* [Brief] Find the lines of the material below that include the string "Sale", then copy each one.

* [Entries shown]
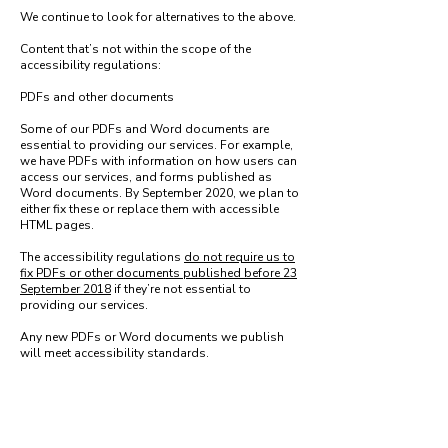
We continue to look for alternatives to the above.
Content that’s not within the scope of the
accessibility regulations:
PDFs and other documents
Some of our PDFs and Word documents are
essential to providing our services. For example,
we have PDFs with information on how users can
access our services, and forms published as
Word documents. By September 2020, we plan to
either fix these or replace them with accessible
HTML pages.
The accessibility regulations
do not require us to
fix PDFs or other documents published before 23
September 2018
if they’re not essential to
providing our services.
Any new PDFs or Word documents we publish
will meet accessibility standards.
Live video
We do not plan to add captions to live video
streams because live video is
exempt from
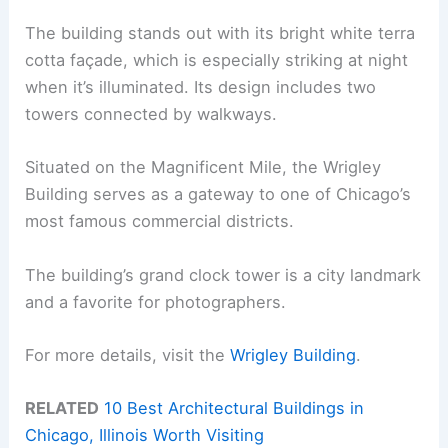
The building stands out with its bright white terra
cotta façade, which is especially striking at night
when it’s illuminated. Its design includes two
towers connected by walkways.
Situated on the Magnificent Mile, the Wrigley
Building serves as a gateway to one of Chicago’s
most famous commercial districts.
The building’s grand clock tower is a city landmark
and a favorite for photographers.
For more details, visit the
Wrigley Building
.
RELATED
10 Best Architectural Buildings in
Chicago, Illinois Worth Visiting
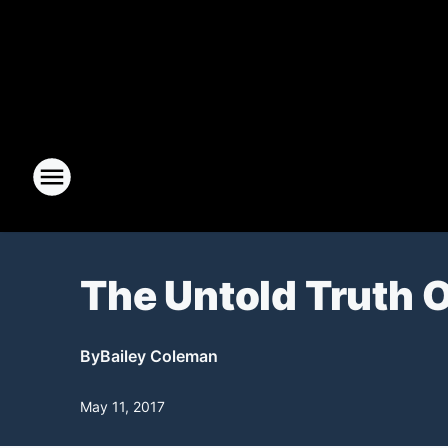
The Untold Truth 
By
Bailey Coleman
May 11, 2017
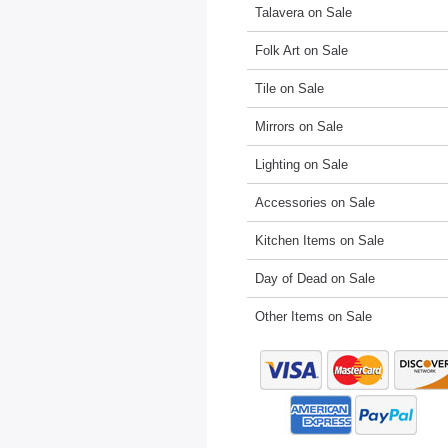
Talavera on Sale
Folk Art on Sale
Tile on Sale
Mirrors on Sale
Lighting on Sale
Accessories on Sale
Kitchen Items on Sale
Day of Dead on Sale
Other Items on Sale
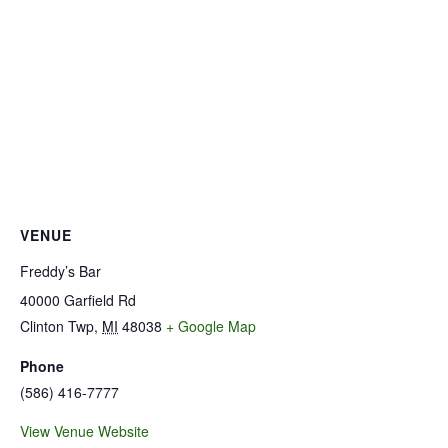
VENUE
Freddy’s Bar
40000 Garfield Rd
Clinton Twp
,
MI
48038
+ Google Map
Phone
(586) 416-7777
View Venue Website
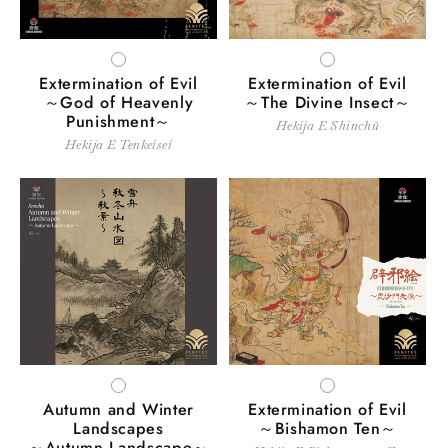
i
o
WHITE
WHITE
Extermination of Evil
Extermination of Evil
n
～God of Heavenly
～The Divine Insect～
Punishment～
Hekija E Shinchū
:
Hekija E Tenkeisei
WHITE
WHITE
Autumn and Winter
Extermination of Evil
Landscapes
～Bishamon Ten～
～Autumn Landscape～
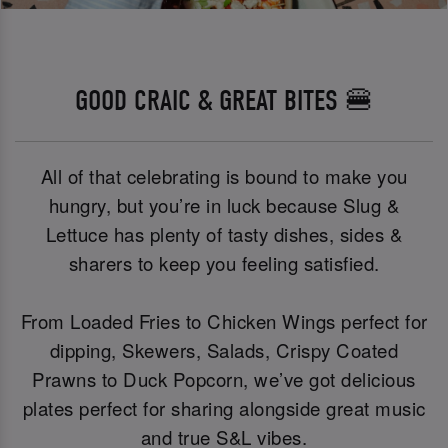
GOOD CRAIC & GREAT BITES 🍔
All of that celebrating is bound to make you
hungry, but you’re in luck because Slug &
Lettuce has plenty of tasty dishes, sides &
sharers to keep you feeling satisfied.
From Loaded Fries to Chicken Wings perfect for
dipping, Skewers, Salads, Crispy Coated
Prawns to Duck Popcorn, we’ve got delicious
plates perfect for sharing alongside great music
and true S&L vibes.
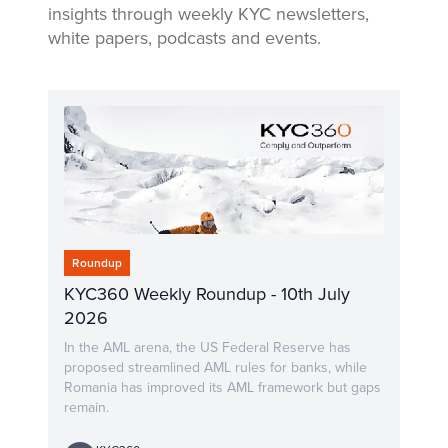
insights through weekly KYC newsletters,
white papers, podcasts and events.
Roundup
KYC360 Weekly Roundup - 10th July
2026
In the AML arena, the US Federal Reserve has
proposed streamlined AML rules for banks, while
Romania has improved its AML framework but gaps
remain.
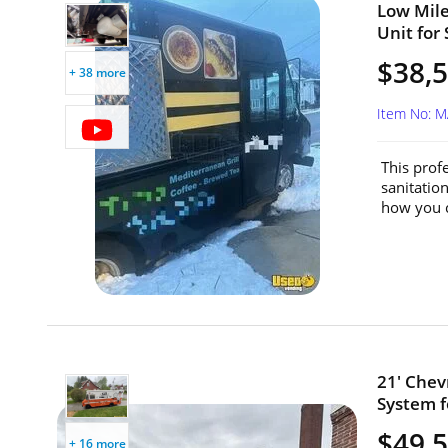
Low Mile
Unit for
$38,
+ 38 more
Item No: 
This prof
sanitatio
how you c
21' Chev
System f
$49,
+ 16 more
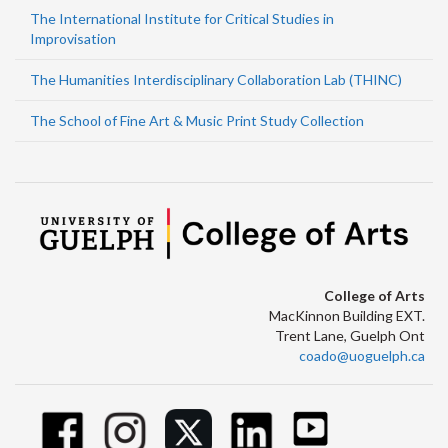
The International Institute for Critical Studies in
Improvisation
The Humanities Interdisciplinary Collaboration Lab (THINC)
The School of Fine Art & Music Print Study Collection
College of Arts
MacKinnon Building EXT.
Trent Lane, Guelph Ont
coado@uoguelph.ca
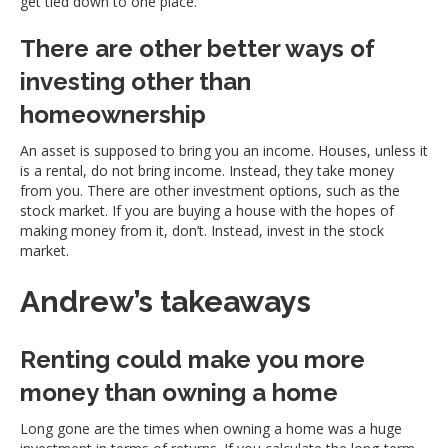
get tied down to one place.
There are other better ways of
investing other than
homeownership
An asset is supposed to bring you an income. Houses, unless it
is a rental, do not bring income. Instead, they take money
from you. There are other investment options, such as the
stock market. If you are buying a house with the hopes of
making money from it, don’t. Instead, invest in the stock
market.
Andrew’s takeaways
Renting could make you more
money than owning a home
Long gone are the times when owning a home was a huge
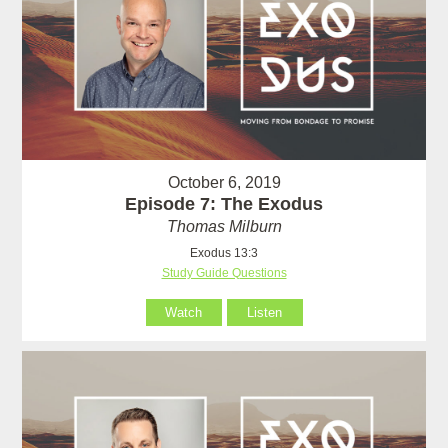
October 6, 2019
Episode 7: The Exodus
Thomas Milburn
Exodus 13:3
Study Guide Questions
Watch
Listen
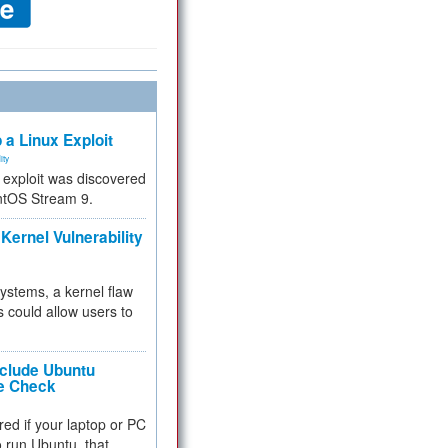
 a Linux Exploit
ity
e exploit was discovered
ntOS Stream 9.
Kernel Vulnerability
 systems, a kernel flaw
 could allow users to
nclude Ubuntu
re Check
red if your laptop or PC
 to run Ubuntu, that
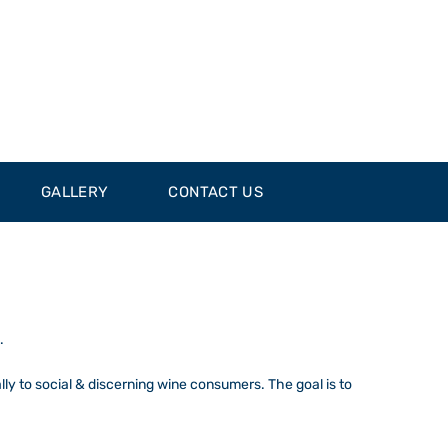
GALLERY
CONTACT US
.
ally to social & discerning wine consumers. The goal is to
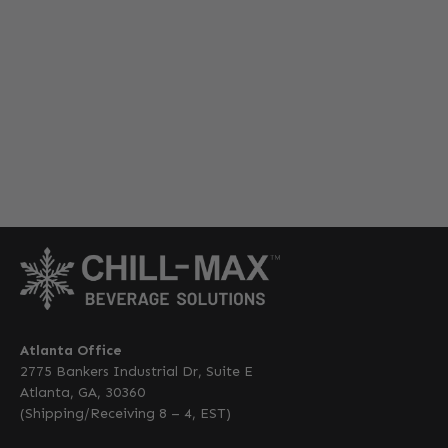
Atlanta Office
2775 Bankers Industrial Dr, Suite E
Atlanta, GA, 30360
(Shipping/Receiving 8 – 4, EST)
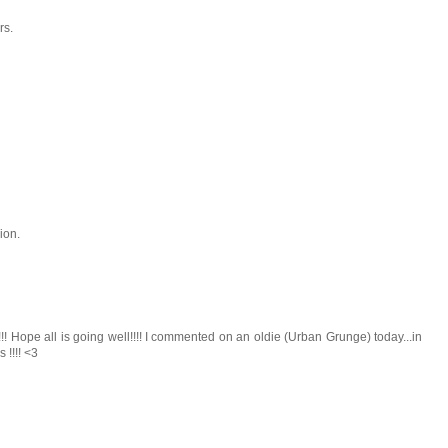
rs.
ion.
! Hope all is going well!!!! I commented on an oldie (Urban Grunge) today...in
!!!! <3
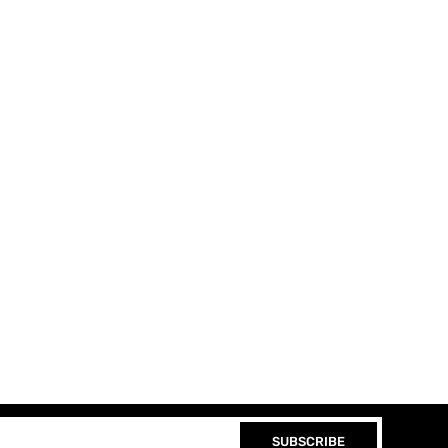
SUBSCRIBE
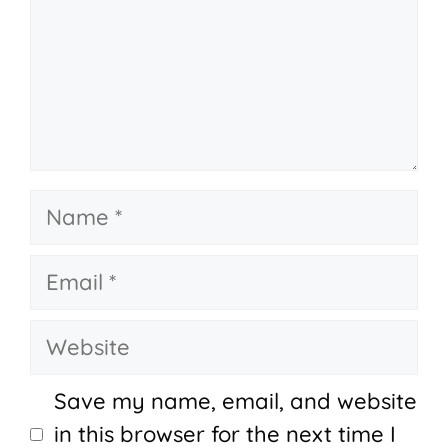
Name
Email
Website
Save my name, email, and website
in this browser for the next time I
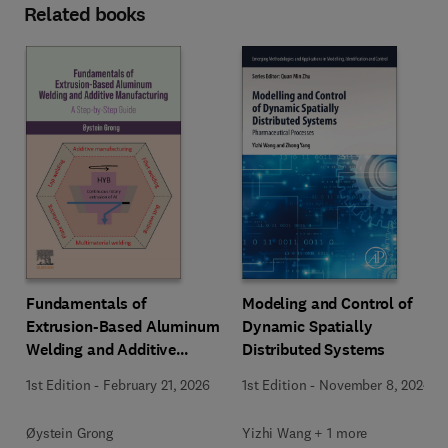
Related books
Fundamentals of
Modeling and Control of
Extrusion-Based Aluminum
Dynamic Spatially
Welding and Additive
Distributed Systems
Manufacturing
1st Edition
-
February 21, 2026
1st Edition
-
November 8, 2024
Øystein Grong
Yizhi Wang + 1 more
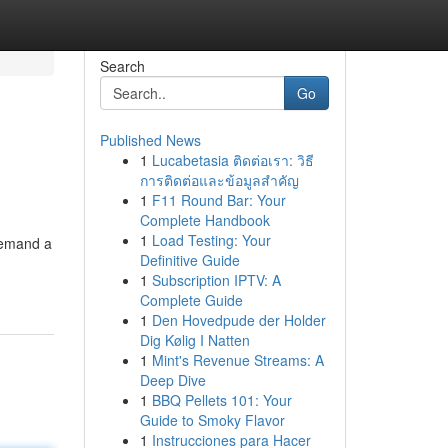
Search
Go
Published News
1
Lucabetasia ติดต่อเรา: วิธี
การติดต่อและข้อมูลสำคัญ
1
F11 Round Bar: Your
Complete Handbook
1
Load Testing: Your
 demand a
Definitive Guide
1
Subscription IPTV: A
Complete Guide
1
Den Hovedpude der Holder
Dig Kølig I Natten
1
Mint's Revenue Streams: A
Deep Dive
1
BBQ Pellets 101: Your
Guide to Smoky Flavor
1
Instrucciones para Hacer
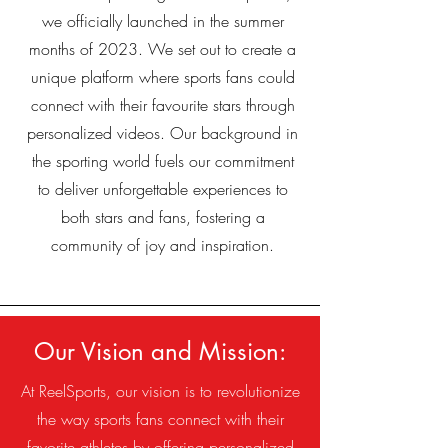
we officially launched in the summer
months of 2023. We set out to create a
unique platform where sports fans could
connect with their favourite stars through
personalized videos. Our background in
the sporting world fuels our commitment
to deliver unforgettable experiences to
both stars and fans, fostering a
community of joy and inspiration.
Our Vision and Mission:
At ReelSports, our vision is to revolutionize
the way sports fans connect with their
favorite athletes by offering personalized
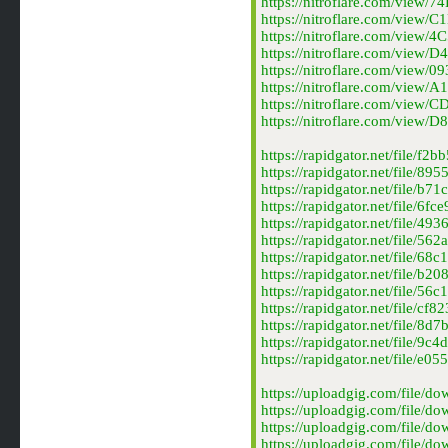
https://nitroflare.com/vie
https://nitroflare.com/vie
https://nitroflare.com/vie
https://nitroflare.com/vie
https://nitroflare.com/vie
https://nitroflare.com/vie
https://nitroflare.com/vi
https://nitroflare.com/vie
https://rapidgator.net/file
https://rapidgator.net/fil
https://rapidgator.net/fil
https://rapidgator.net/file
https://rapidgator.net/fil
https://rapidgator.net/fil
https://rapidgator.net/fil
https://rapidgator.net/fil
https://rapidgator.net/fil
https://rapidgator.net/file
https://rapidgator.net/fil
https://rapidgator.net/fil
https://rapidgator.net/fil
https://uploadgig.com/fil
https://uploadgig.com/fil
https://uploadgig.com/fil
https://uploadgig.com/fil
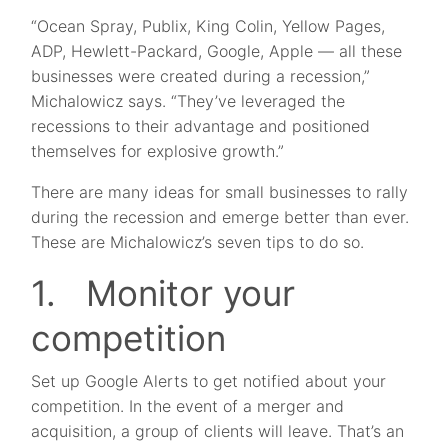
“Ocean Spray, Publix, King Colin, Yellow Pages,
ADP, Hewlett-Packard, Google, Apple — all these
businesses were created during a recession,”
Michalowicz says. “They’ve leveraged the
recessions to their advantage and positioned
themselves for explosive growth.”
There are many ideas for small businesses to rally
during the recession and emerge better than ever.
These are Michalowicz’s seven tips to do so.
1. Monitor your
competition
Set up Google Alerts to get notified about your
competition. In the event of a merger and
acquisition, a group of clients will leave. That’s an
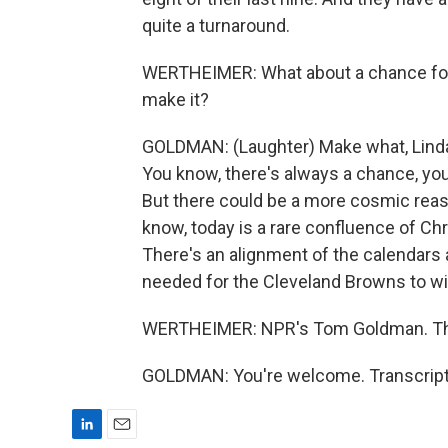
quite a turnaround.
WERTHEIMER: What about a chance for
make it?
GOLDMAN: (Laughter) Make what, Linda
You know, there's always a chance, you
But there could be a more cosmic reas
know, today is a rare confluence of C
There's an alignment of the calendars
needed for the Cleveland Browns to wi
WERTHEIMER: NPR's Tom Goldman. Th
GOLDMAN: You're welcome. Transcript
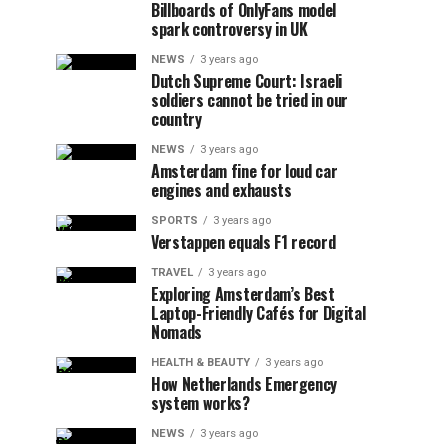
Billboards of OnlyFans model
spark controversy in UK
NEWS
3 years ago
Dutch Supreme Court: Israeli
soldiers cannot be tried in our
country
NEWS
3 years ago
Amsterdam fine for loud car
engines and exhausts
SPORTS
3 years ago
Verstappen equals F1 record
TRAVEL
3 years ago
Exploring Amsterdam’s Best
Laptop-Friendly Cafés for Digital
Nomads
HEALTH & BEAUTY
3 years ago
How Netherlands Emergency
system works?
NEWS
3 years ago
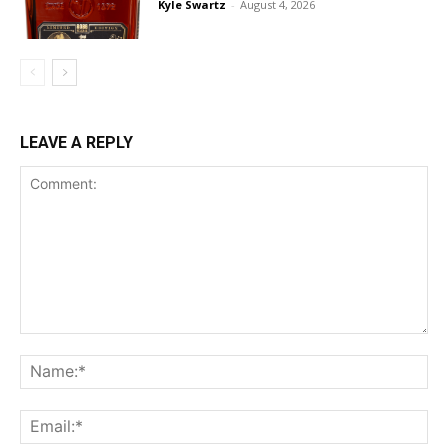
Kyle Swartz
-
August 4, 2026
LEAVE A REPLY
Comment:
Na
Ema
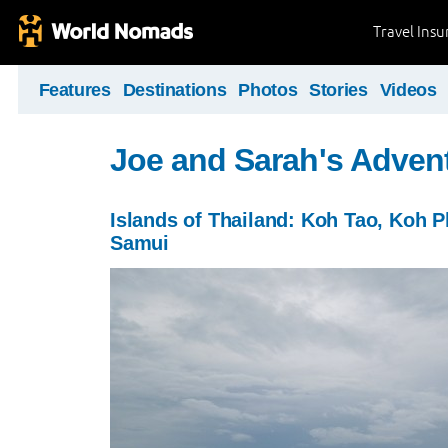
Travel Ins
Features
Destinations
Photos
Stories
Videos
Joe and Sarah's Adven
Islands of Thailand: Koh Tao, Koh 
Samui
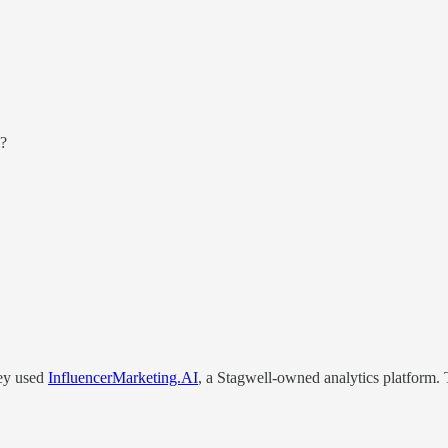
Q?
hey used
InfluencerMarketing.AI
, a Stagwell-owned analytics platform. 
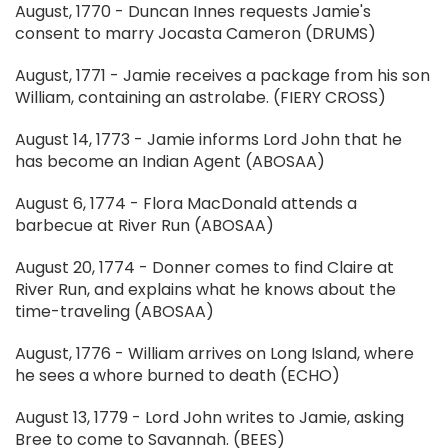
August, 1770 - Duncan Innes requests Jamie's
consent to marry Jocasta Cameron (DRUMS)
August, 1771 - Jamie receives a package from his son
William, containing an astrolabe. (FIERY CROSS)
August 14, 1773 - Jamie informs Lord John that he
has become an Indian Agent (ABOSAA)
August 6, 1774 - Flora MacDonald attends a
barbecue at River Run (ABOSAA)
August 20, 1774 - Donner comes to find Claire at
River Run, and explains what he knows about the
time-traveling (ABOSAA)
August, 1776 - William arrives on Long Island, where
he sees a whore burned to death (ECHO)
August 13, 1779 - Lord John writes to Jamie, asking
Bree to come to Savannah. (BEES)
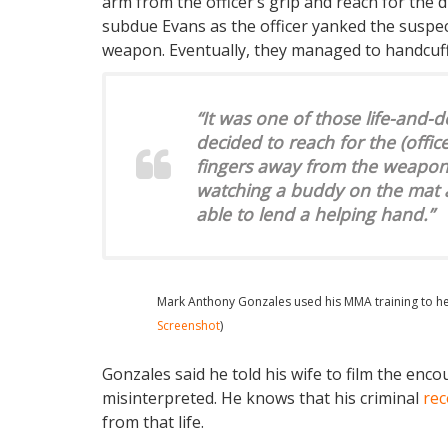
arm from the officer’s grip and reach for the d
subdue Evans as the officer yanked the suspe
weapon. Eventually, they managed to handcuff
“It was one of those life-and-
decided to reach for the (office
fingers away from the weapon,” 
watching a buddy on the mat a
able to lend a helping hand.”
Mark Anthony Gonzales used his MMA training to help
Screenshot
)
Gonzales said he told his wife to film the enco
misinterpreted. He knows that his criminal
rec
from that life.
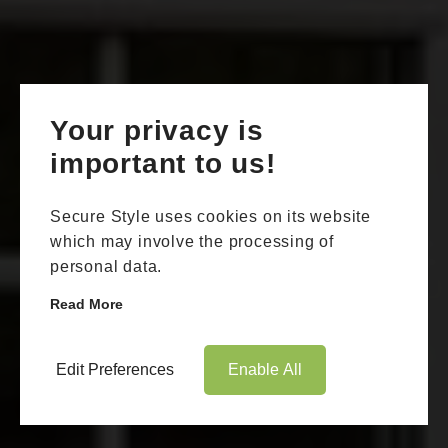
Your privacy is
important to us!
Secure Style uses cookies on its website
which may involve the processing of
personal data.
Read More
Edit Preferences
Enable All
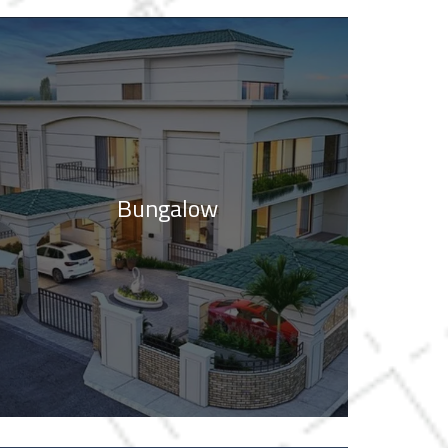
Bungalow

* [Expected answer]
Talavera on Sale
Folk Art on Sale
Tile on Sale
Mirrors on Sale
Lighting on Sale
Accessories on Sale
Kitchen Items on Sale
Day of Dead on Sale
Other Items on Sale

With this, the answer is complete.